Personal pod transportation using a e trike means the labor input is over 100% of the rider’s commute time. They say transit is expensive because of labor costs? Pods would be a crazy luxury. Just keep it off the Broadway Bridge, ok?

X
X
5 years ago
Reply to  bikeninja

Instead of this fancy pod business, why not empower the transit we already have, embodied energy included, with dedicated lanes, optimized traffic signals, and some really excellent stops and stations that have shelters, *bathrooms* are you still there Trimet? — and valet bike parking FFS. I don’t know about you but I’d much rather check bikes all day than haul somebody around on the back of a trike.
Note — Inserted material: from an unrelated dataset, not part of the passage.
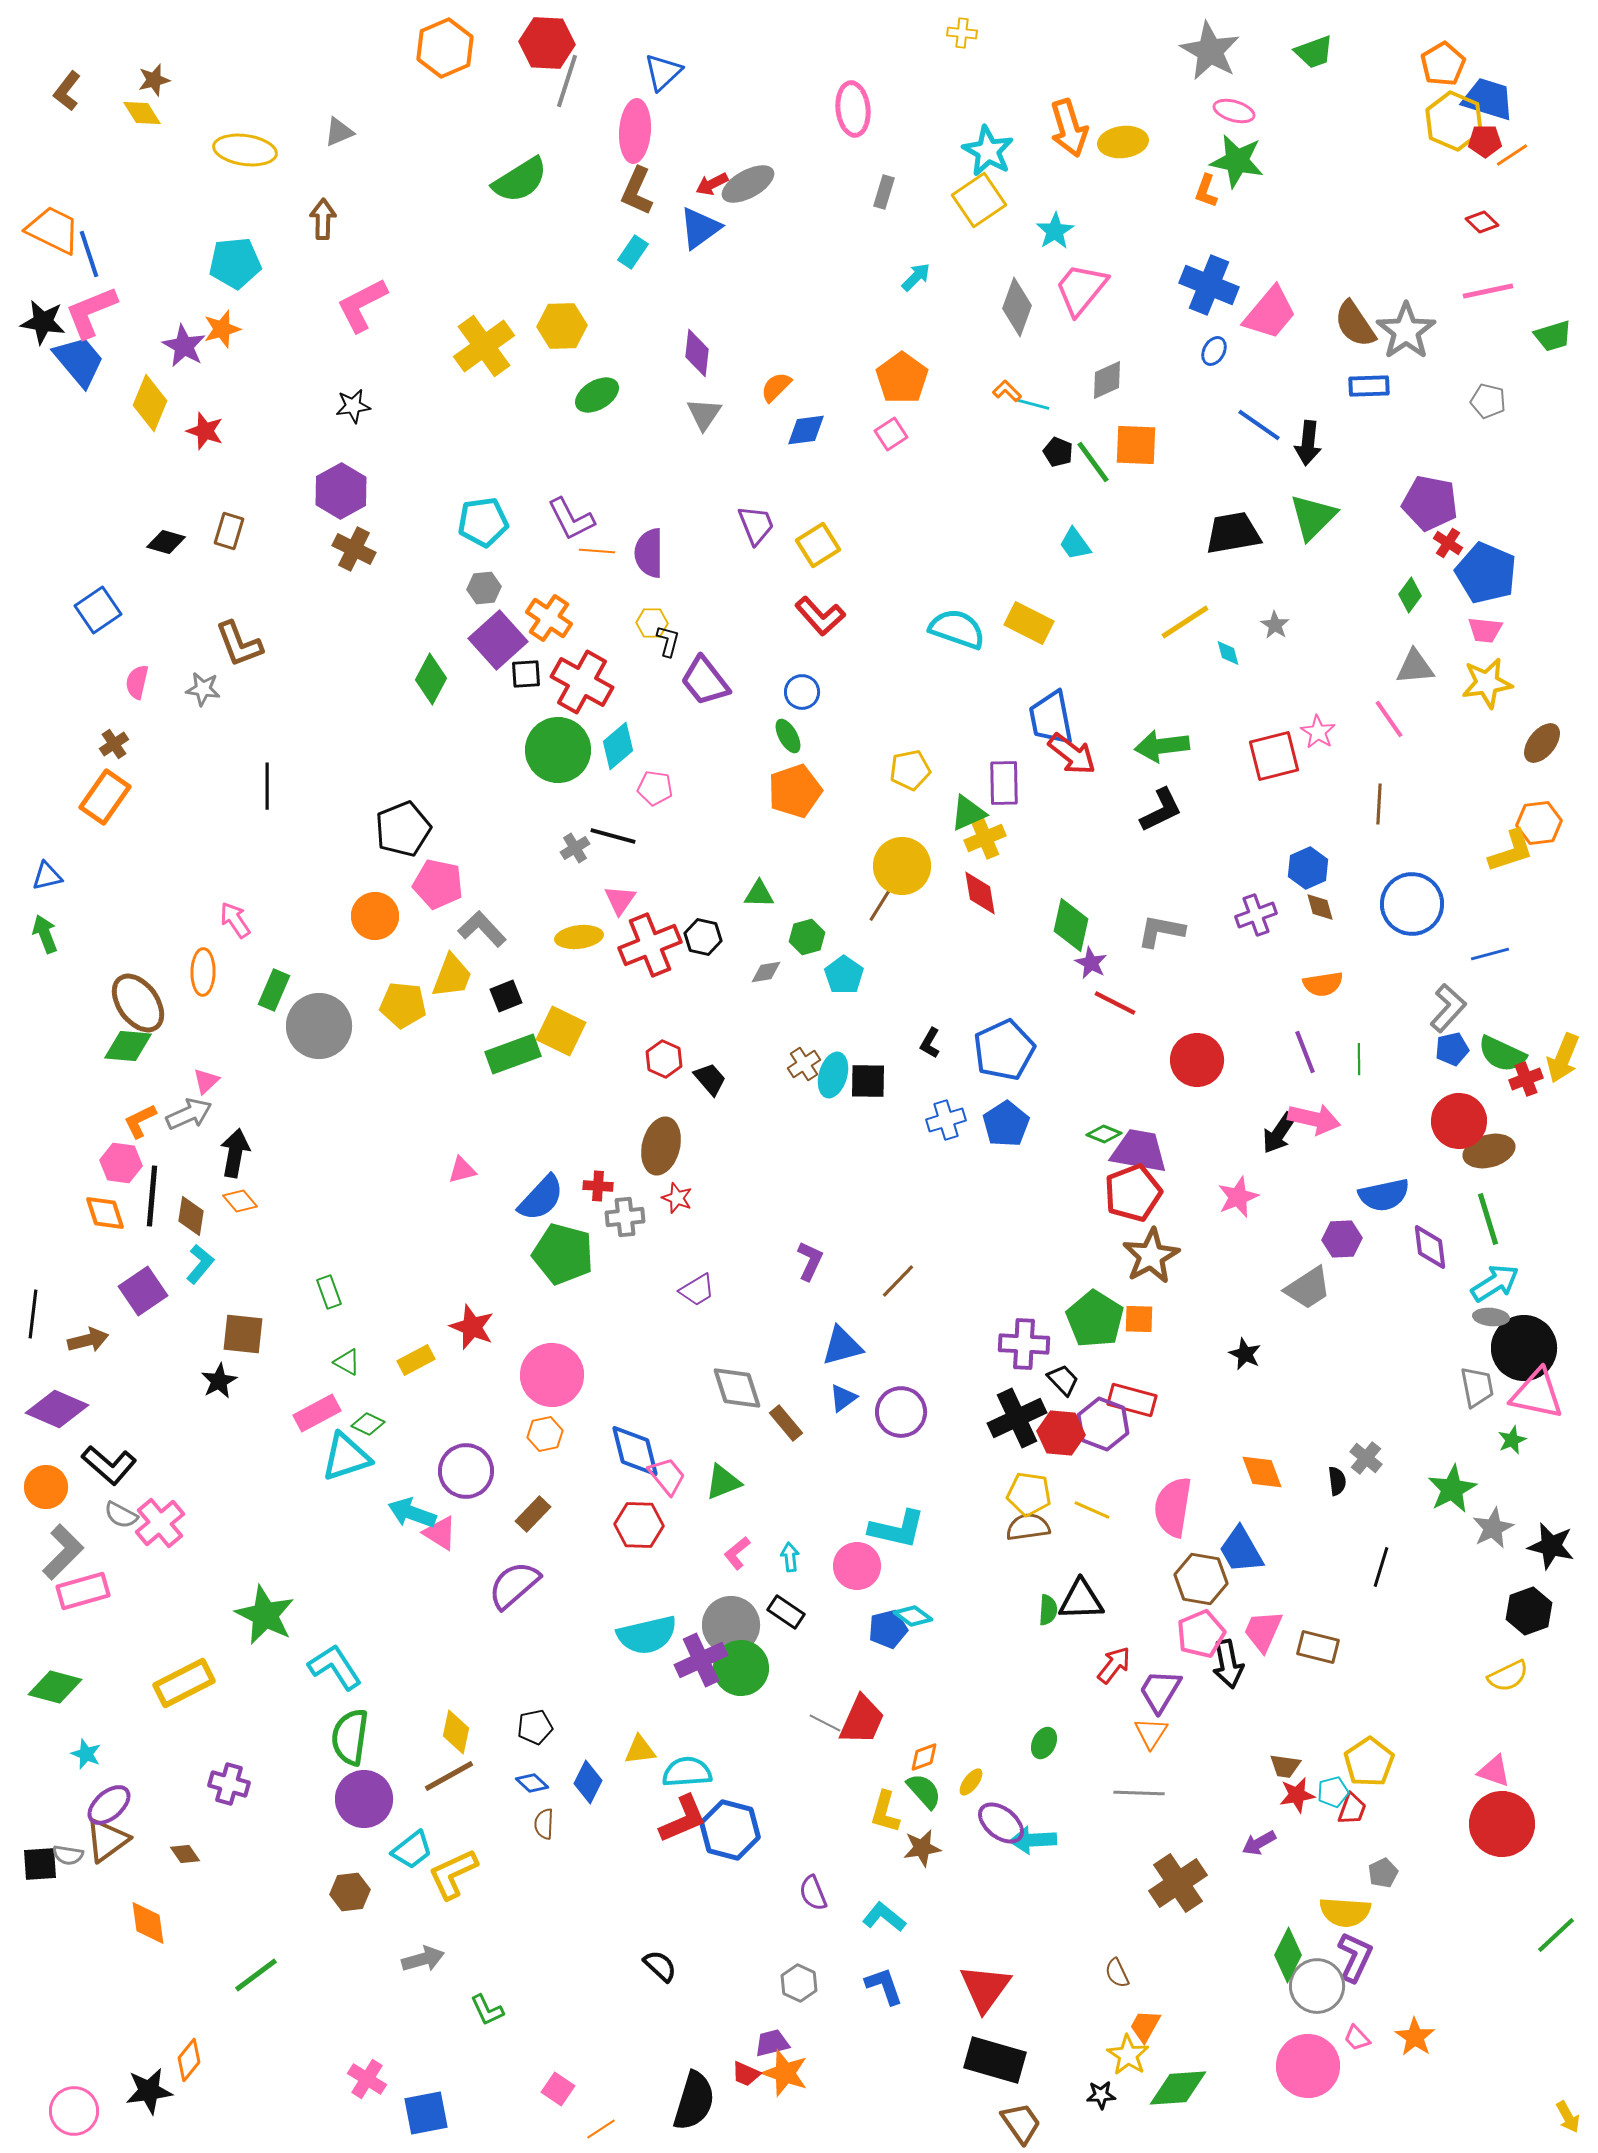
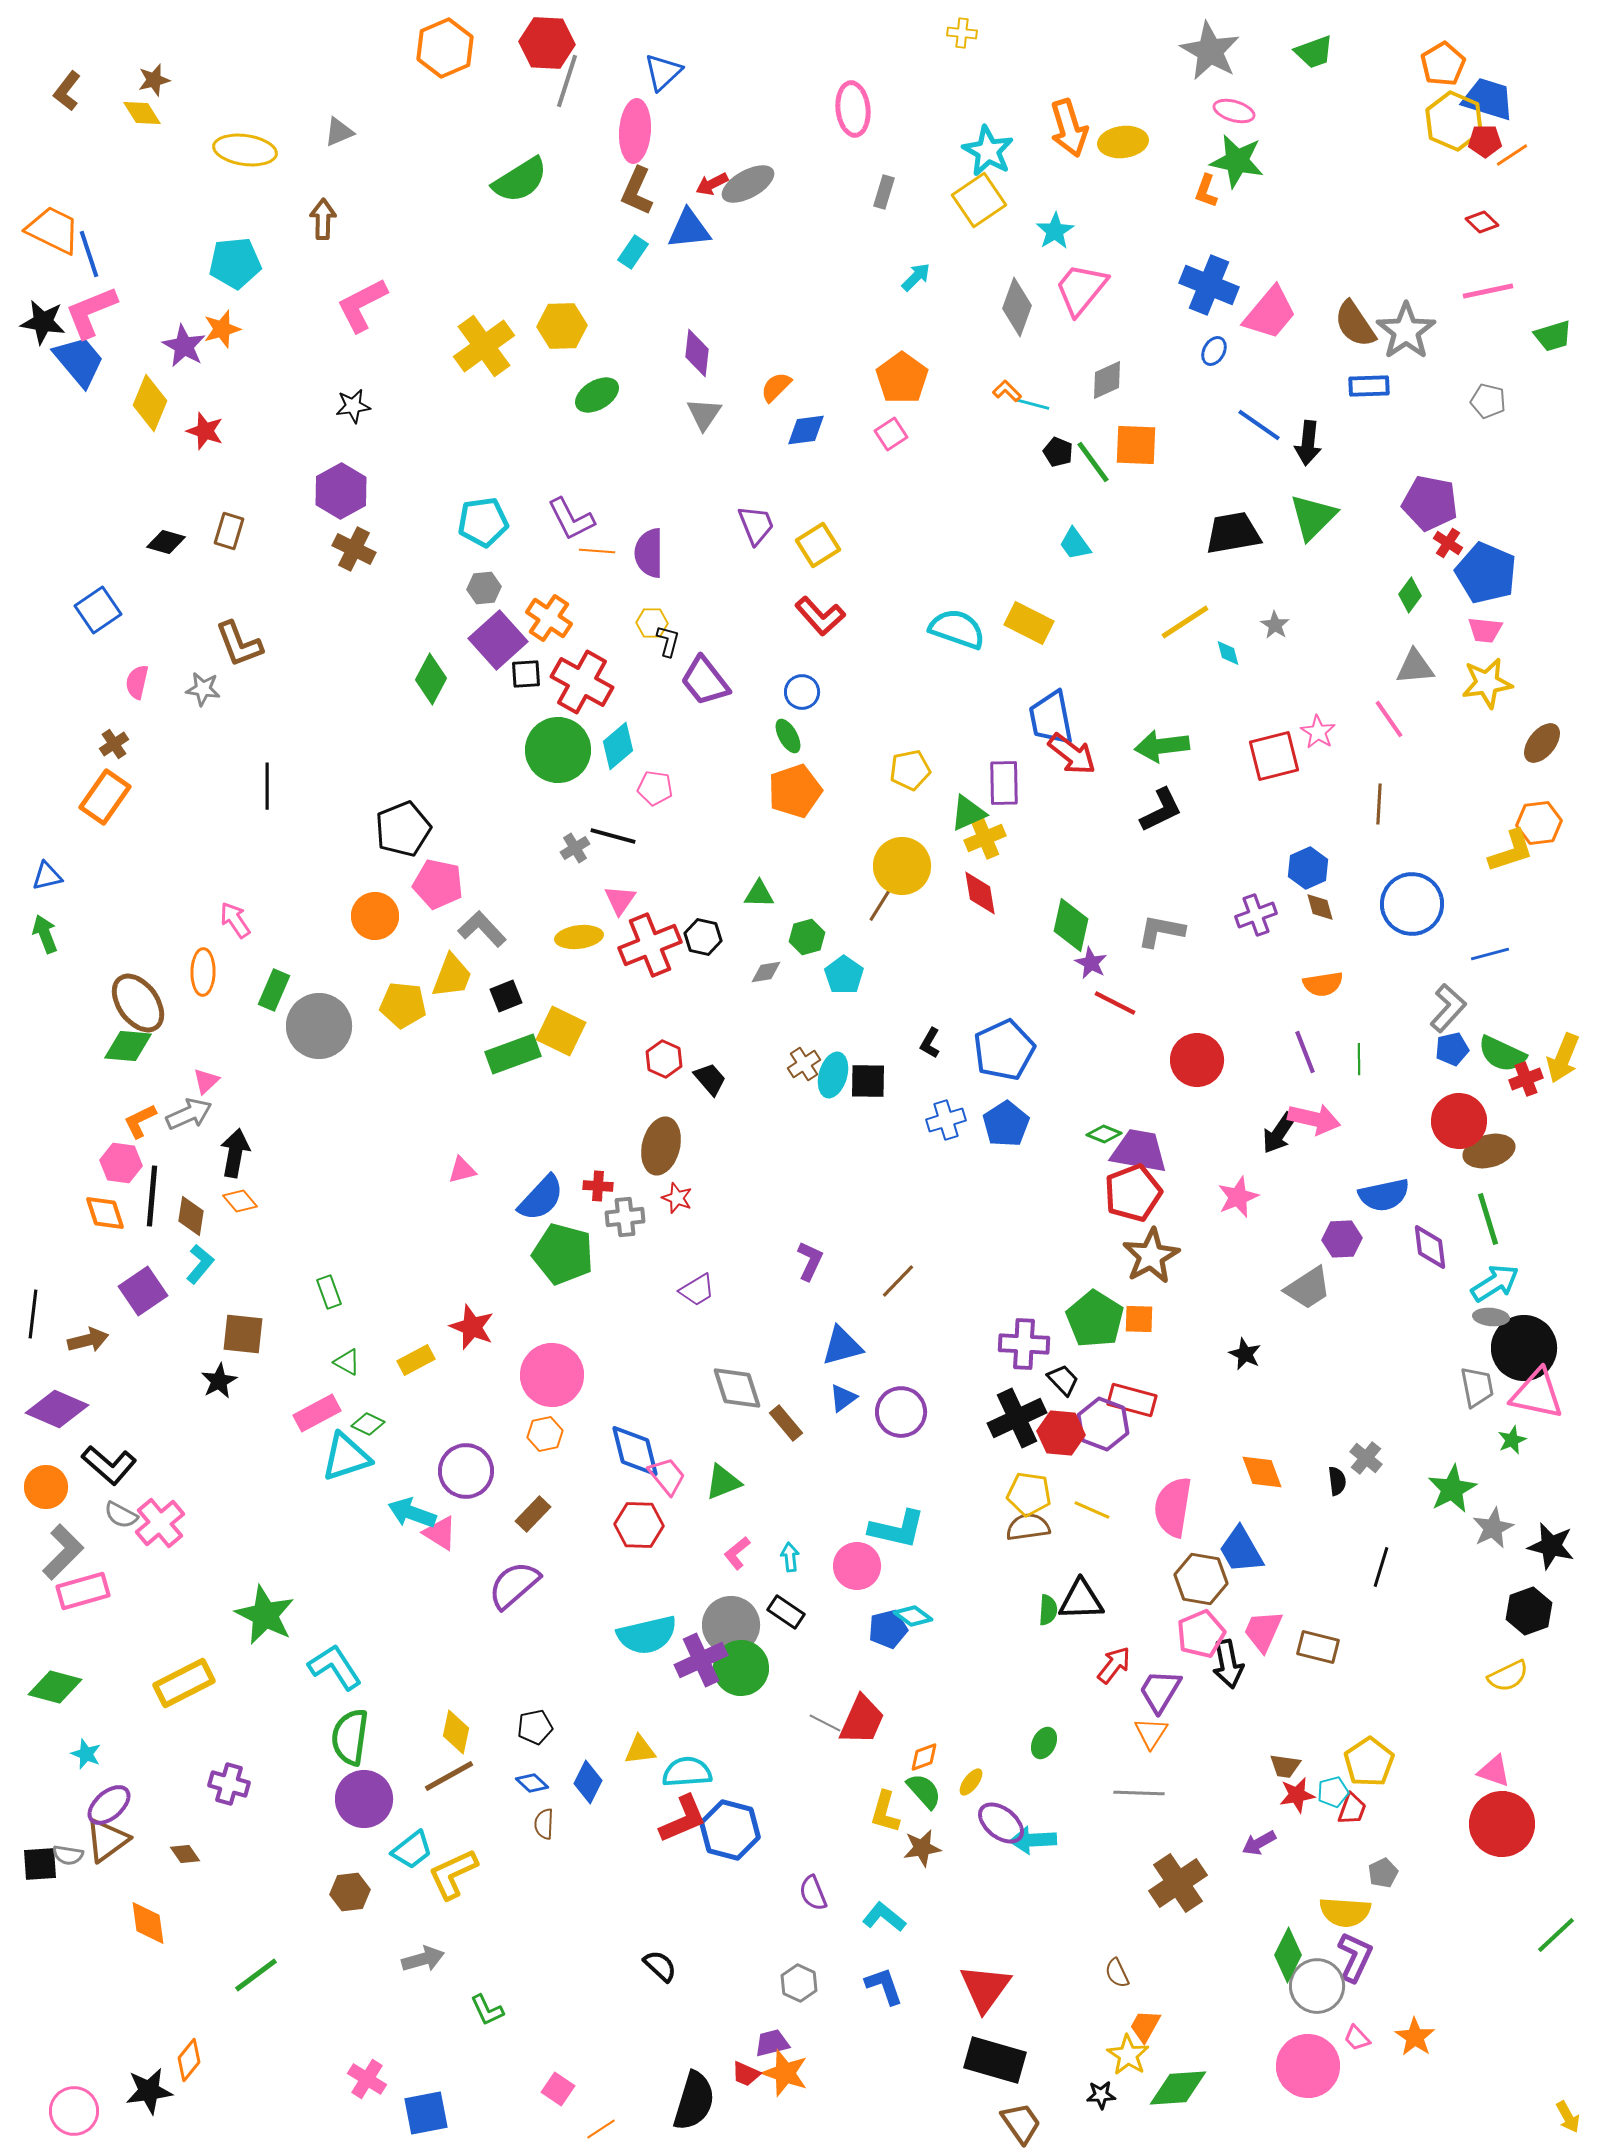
blue triangle at (700, 228): moved 11 px left, 1 px down; rotated 30 degrees clockwise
Now, a tandem taxi, that would be sort of fun. Not everybody is a good stoker, so yeah it’s an e bike.

BradWagon
5 years ago

I’m surprised this configuration of three wheel trike is still a thing… even in that video you can see one of the rear wheels lift off the ground when he is backing up. Sketchy… and that’s not even with the box of _lbs hooked onto the back. Having the front wheel that close to the center of the vehicle creates a lot of risk for tipping. Even with the weight of the box behind it “holding the back down” it also means there is that much weight above the center of mass pushing the top of the bike over the top of it’s balance point. No thanks.

Andrew Kreps
Andrew Kreps
5 years ago
Reply to  BradWagon

Yeah, an unloaded pickup truck is light in the back. And that three wheel configuration is the least stable mode of vehicle (except for, perhaps, a unicycle). You’re also going to have a problem if that cargo box is top heavy or has liquids in it. These are also all good reasons to give this thing a lower top speed. 🙂 A good driver can mitigate these issues, I hope they give folks training.

GlowBoy
GlowBoy
5 years ago
Reply to  Andrew Kreps

Well, it does look more stable than a Reliant Robin:

https://www.youtube.com/watch?v=QQh56geU0X8

X
X
5 years ago
Reply to  GlowBoy

Helmet AND 4 point harness

X
X
5 years ago

2 cents, back on topic: This is not the evolution of a bike, this is the evolution of a motor vehicle. Bikes are already nimble, space efficient, able to transport a large multiple of their weight whether passengers or goods, and free of point source pollution.

This is the evolution of mechanized transport, period. It is apparently a trike mainly to qualify as a bike and use bike lanes. If there is any purpose for bike lanes, adding a class of vehicles that is many times heavier, double width, dynamically unstable, and wholly dependent on stored power defeats that purpose.